Brief:
Among the lines below, restate word for word only those from the line with "choice, and many other improvements." through the line with "them with the size of your dataset, you can", with both end lines kept.

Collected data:
▼

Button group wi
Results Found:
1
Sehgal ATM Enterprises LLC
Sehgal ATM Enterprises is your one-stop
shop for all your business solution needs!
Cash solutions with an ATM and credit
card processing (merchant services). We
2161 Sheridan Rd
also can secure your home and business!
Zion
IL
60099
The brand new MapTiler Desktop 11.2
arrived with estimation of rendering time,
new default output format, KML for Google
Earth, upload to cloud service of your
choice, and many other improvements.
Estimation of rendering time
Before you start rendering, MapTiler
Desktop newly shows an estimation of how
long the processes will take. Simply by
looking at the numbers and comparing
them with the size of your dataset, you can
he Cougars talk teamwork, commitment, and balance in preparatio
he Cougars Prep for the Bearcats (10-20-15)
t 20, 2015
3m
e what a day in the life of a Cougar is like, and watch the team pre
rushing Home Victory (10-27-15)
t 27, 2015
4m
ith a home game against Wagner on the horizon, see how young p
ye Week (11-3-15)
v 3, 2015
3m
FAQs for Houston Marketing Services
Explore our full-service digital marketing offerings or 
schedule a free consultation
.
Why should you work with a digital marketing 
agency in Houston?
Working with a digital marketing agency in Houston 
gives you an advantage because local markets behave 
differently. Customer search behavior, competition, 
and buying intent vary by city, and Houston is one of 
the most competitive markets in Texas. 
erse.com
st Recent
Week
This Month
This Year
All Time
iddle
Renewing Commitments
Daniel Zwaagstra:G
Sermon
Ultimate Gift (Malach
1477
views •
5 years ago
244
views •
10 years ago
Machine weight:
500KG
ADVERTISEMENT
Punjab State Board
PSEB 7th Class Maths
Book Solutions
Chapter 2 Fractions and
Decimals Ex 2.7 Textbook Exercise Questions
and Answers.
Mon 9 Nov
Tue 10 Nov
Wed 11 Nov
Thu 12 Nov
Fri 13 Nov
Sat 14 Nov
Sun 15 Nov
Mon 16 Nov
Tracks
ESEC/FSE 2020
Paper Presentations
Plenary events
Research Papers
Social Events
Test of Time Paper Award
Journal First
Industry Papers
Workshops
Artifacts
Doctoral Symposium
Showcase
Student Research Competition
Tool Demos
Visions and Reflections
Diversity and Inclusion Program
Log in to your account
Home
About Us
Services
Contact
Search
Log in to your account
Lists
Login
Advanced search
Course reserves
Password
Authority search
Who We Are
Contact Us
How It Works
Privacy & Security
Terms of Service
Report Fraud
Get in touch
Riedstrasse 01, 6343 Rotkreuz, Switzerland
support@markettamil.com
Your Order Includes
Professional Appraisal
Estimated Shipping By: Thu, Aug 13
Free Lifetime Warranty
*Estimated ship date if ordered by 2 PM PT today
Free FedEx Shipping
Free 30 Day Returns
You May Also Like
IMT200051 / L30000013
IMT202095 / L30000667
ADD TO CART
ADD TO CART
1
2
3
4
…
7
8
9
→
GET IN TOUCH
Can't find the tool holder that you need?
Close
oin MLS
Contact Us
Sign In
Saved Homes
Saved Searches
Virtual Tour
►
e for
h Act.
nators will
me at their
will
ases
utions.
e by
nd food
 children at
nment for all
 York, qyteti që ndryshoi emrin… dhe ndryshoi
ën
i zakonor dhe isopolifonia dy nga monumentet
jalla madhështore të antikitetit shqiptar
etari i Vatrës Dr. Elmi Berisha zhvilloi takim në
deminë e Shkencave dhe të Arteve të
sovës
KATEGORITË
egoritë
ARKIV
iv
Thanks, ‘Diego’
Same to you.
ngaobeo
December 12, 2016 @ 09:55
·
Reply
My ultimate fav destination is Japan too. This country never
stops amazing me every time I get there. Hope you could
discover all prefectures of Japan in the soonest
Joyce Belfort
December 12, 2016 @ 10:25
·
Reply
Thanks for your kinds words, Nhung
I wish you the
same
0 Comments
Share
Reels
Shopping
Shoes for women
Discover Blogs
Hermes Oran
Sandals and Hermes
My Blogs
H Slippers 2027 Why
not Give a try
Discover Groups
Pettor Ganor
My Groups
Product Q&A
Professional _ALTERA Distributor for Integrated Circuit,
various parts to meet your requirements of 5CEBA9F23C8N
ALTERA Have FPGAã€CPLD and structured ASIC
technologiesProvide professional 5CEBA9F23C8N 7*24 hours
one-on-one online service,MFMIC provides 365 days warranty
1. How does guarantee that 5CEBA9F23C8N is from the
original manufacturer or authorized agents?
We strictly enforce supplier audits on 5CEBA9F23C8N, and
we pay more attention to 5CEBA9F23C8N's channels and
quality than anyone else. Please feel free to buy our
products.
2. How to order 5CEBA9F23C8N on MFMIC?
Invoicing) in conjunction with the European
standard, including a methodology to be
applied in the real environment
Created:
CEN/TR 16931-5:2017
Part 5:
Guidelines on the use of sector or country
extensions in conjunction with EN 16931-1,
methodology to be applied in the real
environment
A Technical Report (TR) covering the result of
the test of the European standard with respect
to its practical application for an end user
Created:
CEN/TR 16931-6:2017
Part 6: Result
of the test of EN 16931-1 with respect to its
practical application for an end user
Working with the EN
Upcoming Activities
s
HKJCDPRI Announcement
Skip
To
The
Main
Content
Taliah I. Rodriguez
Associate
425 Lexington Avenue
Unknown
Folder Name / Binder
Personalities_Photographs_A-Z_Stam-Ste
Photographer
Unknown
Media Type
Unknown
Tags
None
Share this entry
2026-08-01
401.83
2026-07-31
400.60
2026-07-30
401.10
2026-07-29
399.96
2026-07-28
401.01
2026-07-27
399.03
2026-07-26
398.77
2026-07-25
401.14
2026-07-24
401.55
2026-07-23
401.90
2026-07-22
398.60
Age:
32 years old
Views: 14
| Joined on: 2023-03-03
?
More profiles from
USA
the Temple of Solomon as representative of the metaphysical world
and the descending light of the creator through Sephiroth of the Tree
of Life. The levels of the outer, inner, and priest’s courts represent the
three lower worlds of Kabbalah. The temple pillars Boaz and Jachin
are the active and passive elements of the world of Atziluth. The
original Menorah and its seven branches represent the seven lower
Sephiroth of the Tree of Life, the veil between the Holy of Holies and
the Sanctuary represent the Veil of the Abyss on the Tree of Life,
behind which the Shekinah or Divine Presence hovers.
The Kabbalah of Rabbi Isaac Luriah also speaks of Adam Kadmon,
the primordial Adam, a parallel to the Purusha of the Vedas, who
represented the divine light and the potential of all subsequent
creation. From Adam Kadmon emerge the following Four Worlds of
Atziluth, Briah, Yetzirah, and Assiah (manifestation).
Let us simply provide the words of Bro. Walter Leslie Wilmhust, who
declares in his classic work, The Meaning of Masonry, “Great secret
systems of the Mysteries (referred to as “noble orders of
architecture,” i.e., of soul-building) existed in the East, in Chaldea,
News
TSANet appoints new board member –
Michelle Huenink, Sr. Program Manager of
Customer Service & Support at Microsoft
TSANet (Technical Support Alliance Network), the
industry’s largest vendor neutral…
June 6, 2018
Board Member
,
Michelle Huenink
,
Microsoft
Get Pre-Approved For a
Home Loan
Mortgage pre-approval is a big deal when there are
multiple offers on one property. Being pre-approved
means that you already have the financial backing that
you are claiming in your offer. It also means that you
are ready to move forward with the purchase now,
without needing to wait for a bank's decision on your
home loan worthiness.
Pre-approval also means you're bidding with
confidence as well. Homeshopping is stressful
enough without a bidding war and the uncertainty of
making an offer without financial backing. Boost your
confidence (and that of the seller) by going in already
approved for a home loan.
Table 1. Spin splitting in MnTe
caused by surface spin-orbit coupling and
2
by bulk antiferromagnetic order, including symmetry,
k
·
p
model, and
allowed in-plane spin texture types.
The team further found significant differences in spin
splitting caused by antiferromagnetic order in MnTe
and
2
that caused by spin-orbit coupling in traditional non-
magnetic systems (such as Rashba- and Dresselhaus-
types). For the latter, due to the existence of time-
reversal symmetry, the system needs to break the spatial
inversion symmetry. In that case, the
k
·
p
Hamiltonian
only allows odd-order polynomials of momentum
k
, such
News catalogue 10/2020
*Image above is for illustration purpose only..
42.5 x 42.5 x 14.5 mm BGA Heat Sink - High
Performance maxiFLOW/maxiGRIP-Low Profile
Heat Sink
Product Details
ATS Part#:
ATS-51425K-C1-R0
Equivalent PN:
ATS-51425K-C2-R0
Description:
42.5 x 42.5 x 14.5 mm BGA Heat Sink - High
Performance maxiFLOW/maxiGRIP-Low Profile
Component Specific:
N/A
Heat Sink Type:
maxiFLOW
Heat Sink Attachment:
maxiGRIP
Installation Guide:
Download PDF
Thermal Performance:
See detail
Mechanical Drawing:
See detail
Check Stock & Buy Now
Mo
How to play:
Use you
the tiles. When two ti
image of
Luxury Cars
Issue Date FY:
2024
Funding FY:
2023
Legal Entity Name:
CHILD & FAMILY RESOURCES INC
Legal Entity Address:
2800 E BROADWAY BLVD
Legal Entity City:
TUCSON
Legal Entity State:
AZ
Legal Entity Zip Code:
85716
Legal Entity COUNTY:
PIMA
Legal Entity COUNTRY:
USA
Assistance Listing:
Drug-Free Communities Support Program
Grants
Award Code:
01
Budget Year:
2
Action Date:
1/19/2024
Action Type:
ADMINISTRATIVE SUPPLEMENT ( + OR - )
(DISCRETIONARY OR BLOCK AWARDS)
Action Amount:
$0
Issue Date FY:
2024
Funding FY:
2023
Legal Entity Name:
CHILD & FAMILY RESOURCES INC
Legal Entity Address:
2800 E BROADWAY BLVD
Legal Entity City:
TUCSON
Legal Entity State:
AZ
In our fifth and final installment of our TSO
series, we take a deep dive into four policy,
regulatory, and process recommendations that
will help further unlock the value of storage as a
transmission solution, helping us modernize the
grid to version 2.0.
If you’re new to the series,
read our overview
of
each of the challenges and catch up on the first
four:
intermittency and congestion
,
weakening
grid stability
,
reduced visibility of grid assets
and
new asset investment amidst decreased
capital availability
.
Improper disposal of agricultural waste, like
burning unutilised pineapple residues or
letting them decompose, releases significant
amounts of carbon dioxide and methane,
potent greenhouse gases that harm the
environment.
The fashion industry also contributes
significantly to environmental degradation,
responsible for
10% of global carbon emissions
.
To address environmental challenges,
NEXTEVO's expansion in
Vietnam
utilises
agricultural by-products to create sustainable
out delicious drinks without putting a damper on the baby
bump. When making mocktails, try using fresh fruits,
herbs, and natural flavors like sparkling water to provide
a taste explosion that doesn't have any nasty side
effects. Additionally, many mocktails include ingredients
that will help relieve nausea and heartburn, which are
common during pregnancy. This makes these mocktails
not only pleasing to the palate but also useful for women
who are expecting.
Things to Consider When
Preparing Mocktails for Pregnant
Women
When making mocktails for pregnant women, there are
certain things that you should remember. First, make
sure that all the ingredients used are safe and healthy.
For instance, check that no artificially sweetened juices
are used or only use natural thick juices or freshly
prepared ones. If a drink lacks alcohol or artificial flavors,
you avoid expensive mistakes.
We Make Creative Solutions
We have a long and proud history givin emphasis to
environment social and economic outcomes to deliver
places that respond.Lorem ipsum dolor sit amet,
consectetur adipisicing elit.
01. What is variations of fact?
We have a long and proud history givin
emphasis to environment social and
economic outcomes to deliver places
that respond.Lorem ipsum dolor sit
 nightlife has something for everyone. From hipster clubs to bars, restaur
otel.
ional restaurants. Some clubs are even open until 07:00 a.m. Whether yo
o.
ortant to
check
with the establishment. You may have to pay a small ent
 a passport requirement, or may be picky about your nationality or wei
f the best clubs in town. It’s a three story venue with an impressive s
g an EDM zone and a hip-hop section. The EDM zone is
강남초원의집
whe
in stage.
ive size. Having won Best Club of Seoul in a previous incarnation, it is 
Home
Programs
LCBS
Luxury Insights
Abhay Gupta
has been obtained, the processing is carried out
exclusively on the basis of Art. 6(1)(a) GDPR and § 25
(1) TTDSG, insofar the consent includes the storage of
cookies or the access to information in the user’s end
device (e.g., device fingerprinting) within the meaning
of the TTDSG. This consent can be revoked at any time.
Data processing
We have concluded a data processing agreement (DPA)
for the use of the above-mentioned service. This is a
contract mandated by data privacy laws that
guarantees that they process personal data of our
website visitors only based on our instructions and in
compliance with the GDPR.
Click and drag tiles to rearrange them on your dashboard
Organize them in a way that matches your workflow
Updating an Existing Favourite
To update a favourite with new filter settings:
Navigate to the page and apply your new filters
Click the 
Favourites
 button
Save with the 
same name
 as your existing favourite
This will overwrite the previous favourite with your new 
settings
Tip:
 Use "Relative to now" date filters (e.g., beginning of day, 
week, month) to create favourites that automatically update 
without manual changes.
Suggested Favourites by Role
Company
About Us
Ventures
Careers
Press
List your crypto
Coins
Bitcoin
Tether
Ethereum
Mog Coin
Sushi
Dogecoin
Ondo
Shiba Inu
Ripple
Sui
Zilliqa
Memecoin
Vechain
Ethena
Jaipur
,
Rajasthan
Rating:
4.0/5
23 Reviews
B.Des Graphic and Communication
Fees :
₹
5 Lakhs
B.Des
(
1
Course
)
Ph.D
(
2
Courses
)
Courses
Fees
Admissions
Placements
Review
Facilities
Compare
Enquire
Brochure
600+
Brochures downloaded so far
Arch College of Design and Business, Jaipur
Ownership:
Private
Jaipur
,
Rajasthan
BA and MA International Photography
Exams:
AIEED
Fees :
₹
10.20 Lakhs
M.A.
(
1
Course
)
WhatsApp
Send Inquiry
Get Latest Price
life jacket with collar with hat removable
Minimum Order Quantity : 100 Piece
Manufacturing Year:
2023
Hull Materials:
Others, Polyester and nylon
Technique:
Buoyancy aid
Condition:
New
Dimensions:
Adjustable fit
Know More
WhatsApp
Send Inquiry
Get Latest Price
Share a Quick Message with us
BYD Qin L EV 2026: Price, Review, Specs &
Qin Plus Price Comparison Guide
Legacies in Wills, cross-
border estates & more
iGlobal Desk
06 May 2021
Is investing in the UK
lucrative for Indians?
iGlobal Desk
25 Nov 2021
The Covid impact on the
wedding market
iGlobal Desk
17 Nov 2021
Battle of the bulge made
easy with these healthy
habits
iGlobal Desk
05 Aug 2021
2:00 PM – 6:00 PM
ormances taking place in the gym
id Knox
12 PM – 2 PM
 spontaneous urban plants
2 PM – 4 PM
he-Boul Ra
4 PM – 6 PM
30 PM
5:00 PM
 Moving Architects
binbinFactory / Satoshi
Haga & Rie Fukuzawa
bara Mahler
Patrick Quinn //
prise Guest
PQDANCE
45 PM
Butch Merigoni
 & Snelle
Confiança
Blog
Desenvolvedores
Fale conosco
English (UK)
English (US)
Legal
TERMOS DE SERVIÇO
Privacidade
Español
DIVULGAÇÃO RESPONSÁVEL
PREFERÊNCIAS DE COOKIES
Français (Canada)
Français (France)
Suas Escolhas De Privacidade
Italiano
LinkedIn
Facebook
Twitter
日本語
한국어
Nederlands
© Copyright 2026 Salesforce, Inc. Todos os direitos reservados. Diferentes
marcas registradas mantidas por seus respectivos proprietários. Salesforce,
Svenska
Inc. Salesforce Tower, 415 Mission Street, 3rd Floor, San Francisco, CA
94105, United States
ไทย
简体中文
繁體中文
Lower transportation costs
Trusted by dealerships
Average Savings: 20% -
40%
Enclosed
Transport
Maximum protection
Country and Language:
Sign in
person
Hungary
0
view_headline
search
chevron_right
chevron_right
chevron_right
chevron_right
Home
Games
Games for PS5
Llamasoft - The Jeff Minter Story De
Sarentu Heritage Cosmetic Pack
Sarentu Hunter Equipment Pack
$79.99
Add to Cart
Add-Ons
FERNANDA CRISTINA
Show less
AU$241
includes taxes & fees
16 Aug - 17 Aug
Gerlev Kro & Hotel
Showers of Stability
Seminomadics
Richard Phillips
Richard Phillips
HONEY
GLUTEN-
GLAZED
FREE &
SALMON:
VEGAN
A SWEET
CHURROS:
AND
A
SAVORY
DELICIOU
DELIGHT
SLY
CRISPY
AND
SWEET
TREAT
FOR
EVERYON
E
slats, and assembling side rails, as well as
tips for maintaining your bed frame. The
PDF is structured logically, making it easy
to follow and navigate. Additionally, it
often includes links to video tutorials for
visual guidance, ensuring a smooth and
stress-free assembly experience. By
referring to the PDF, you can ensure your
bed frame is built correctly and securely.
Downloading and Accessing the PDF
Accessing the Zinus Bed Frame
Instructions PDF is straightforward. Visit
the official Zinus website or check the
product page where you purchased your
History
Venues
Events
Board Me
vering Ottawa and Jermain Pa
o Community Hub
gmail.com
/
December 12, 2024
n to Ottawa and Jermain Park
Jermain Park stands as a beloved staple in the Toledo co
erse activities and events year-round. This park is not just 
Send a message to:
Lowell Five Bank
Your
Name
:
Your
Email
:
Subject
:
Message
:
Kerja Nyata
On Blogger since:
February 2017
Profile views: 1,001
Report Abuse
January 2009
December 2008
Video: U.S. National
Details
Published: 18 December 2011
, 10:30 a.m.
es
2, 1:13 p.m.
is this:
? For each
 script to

▲

Response:
choice, and many other improvements.
Estimation of rendering time
Before you start rendering, MapTiler
Desktop newly shows an estimation of how
long the processes will take. Simply by
looking at the numbers and comparing
them with the size of your dataset, you can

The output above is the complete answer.